Mehr Baumgräber sollen auf Sendener Friedhöfe

Die Stadt lässt zurzeit ein Friedhofskonzept erstellen. Dadurch sollen die Kosten besser gedeckt werden.
Bild: Angela Häusler

Die Stadt lässt derzeit planen, wie die Ruhestätten bis 2050 aussehen sollen. Dazu gibt es eine Veranstaltung für Bürger.

Mehr Platz für Urnenbestattungen sieht das neue Friedhofskonzept der Stadt Senden vor. Dessen Grundzüge wurden im Planungs- Bau- und Umweltausschuss am Dienstag vorgestellt. Zunächst bilden der Waldfriedhof und der Alte Friedhof bei St. Jodok die Schwerpunkte der Planung, berichtete Experte Tobias Weiher, der die Sendener Friedhöfe mit Kollegen begutachtet hat.

Sie empfehlen nun für den Waldfriedhof, die neue Aussegnungshalle durch innen liegende Urnenwände zu ergänzen, ein sogenanntes Kolumbarium. Diesbezüglich bestehe gegenwärtig „enorme Nachfrage“, sagte Weiher. Unterkommen könnten die Wände im Erdgeschoss des Gebäudes, wo sich derzeit sechs Aufbahrungsräume befinden. Nur zwei davon aber würden genutzt, so der Architekt, die restlichen könnten also umgestaltet werden. Dadurch ergebe sich ein Mehrwert, sagte der Architekt. Platz hätten dann bis zu 100 Urnen. Dafür sprächen auch die Kosten: anders als Urnenwände im Außenbereich mit Bepflanzung gebe es bei inwendigen kaum Pflegeaufwand, das spare Mittel ein.

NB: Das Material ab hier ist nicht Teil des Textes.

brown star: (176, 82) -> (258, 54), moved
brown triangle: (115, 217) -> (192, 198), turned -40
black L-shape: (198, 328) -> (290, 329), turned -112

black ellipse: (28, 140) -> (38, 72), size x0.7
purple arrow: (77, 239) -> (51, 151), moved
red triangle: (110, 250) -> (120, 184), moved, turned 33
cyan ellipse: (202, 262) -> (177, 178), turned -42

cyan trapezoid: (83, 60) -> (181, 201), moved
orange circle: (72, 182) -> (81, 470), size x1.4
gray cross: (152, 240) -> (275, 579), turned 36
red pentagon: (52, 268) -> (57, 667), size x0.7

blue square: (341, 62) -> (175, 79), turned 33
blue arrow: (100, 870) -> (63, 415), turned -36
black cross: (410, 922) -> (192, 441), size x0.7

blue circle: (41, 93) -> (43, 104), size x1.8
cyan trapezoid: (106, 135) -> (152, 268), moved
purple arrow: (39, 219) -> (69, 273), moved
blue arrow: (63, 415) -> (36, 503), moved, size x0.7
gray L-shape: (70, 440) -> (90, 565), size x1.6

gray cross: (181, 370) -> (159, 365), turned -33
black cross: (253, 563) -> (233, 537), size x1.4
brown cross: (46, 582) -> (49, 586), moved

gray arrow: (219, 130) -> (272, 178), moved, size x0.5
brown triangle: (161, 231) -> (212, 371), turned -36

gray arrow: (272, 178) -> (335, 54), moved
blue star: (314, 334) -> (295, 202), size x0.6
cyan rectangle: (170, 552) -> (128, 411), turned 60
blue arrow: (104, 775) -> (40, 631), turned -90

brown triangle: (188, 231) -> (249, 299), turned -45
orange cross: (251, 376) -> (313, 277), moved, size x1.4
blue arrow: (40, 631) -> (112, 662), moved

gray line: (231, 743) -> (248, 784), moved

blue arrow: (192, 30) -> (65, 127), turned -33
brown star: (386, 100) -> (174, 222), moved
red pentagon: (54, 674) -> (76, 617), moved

Kostendeckung soll auf Friedhöfen steigen

Denn das ist ein wichtiges Ziel bei der Neukonzeption der Friedhöfe, an deren Ende ein Kostendeckungsgrad von 80 Prozent stehen soll, wie Bürgermeister Raphael Bögge betonte. Die Deckung lag 2018 bei 50 Prozent, im laufenden Jahr bei voraussichtlich 56.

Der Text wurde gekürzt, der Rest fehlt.